## Problem to solve
Only one stretch of the data below is wanted: the lines from the one with "Do not operate a generator with a damaged" through the one with "the engine seals and components to prevent", repeated exactly.
================================
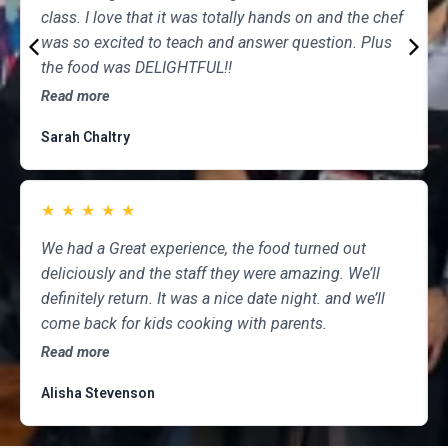
class. I love that it was totally hands on and the chef
was so excited to teach and answer question. Plus
the food was DELIGHTFUL!!
Read more
Sarah Chaltry
★
★
★
★
★
We had a Great experience, the food turned out
deliciously and the staff they were amazing. We’ll
definitely return. It was a nice date night. and we’ll
come back for kids cooking with parents.
Read more
Alisha Stevenson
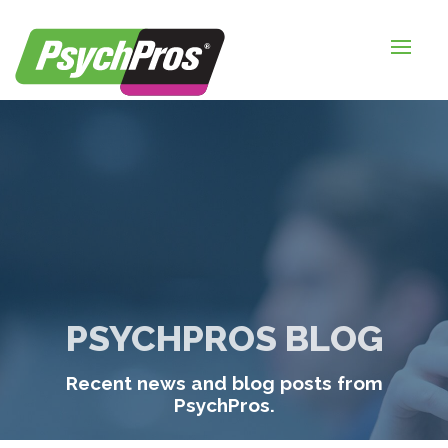
HOME
FOR EMPLOYERS
FOR JOB SEEKERS
ABOUT US
BLOGS
CONTACT
PSYCHPROS BLOG
LOGIN / SIGNUP
Recent news and blog posts from
TIMESHEETS / PAYROLL
PsychPros.
REQUEST SERVICES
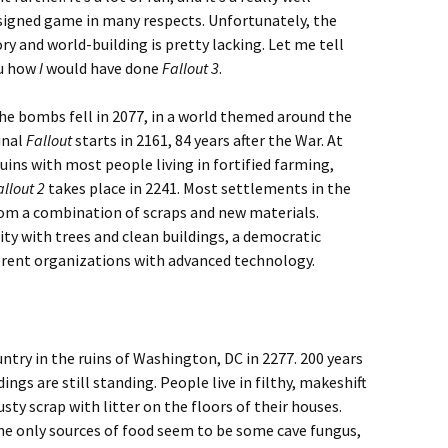
signed game in many respects. Unfortunately, the
ry and world-building is pretty lacking. Let me tell
u how
I
would have done
Fallout 3
.
he bombs fell in 2077, in a world themed around the
inal
Fallout
starts in 2161, 84 years after the War. At
ruins with most people living in fortified farming,
allout 2
takes place in 2241. Most settlements in the
om a combination of scraps and new materials.
City with trees and clean buildings, a democratic
fferent organizations with advanced technology.
ntry in the ruins of Washington, DC in 2277. 200 years
ngs are still standing. People live in filthy, makeshift
sty scrap with litter on the floors of their houses.
he only sources of food seem to be some cave fungus,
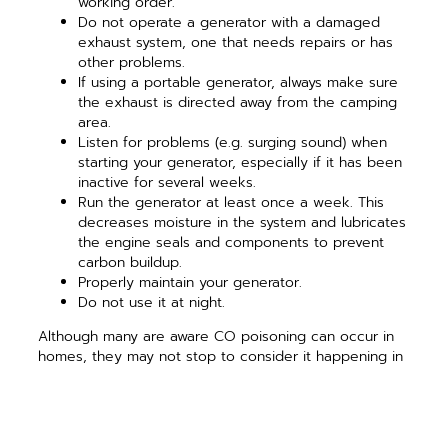
working order.
Do not operate a generator with a damaged
exhaust system, one that needs repairs or has
other problems.
If using a portable generator, always make sure
the exhaust is directed away from the camping
area.
Listen for problems (e.g. surging sound) when
starting your generator, especially if it has been
inactive for several weeks.
Run the generator at least once a week. This
decreases moisture in the system and lubricates
the engine seals and components to prevent
carbon buildup.
Properly maintain your generator.
Do not use it at night.
Although many are aware CO poisoning can occur in
homes, they may not stop to consider it happening in
any enclosed space, including a zipped tent or
recreational vehicle. For more information about
electrical safety, visit
SafeElectricity.org
.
================================
## Expected answer
Do not operate a generator with a damaged
exhaust system, one that needs repairs or has
other problems.
If using a portable generator, always make sure
the exhaust is directed away from the camping
area.
Listen for problems (e.g. surging sound) when
starting your generator, especially if it has been
inactive for several weeks.
Run the generator at least once a week. This
decreases moisture in the system and lubricates
the engine seals and components to prevent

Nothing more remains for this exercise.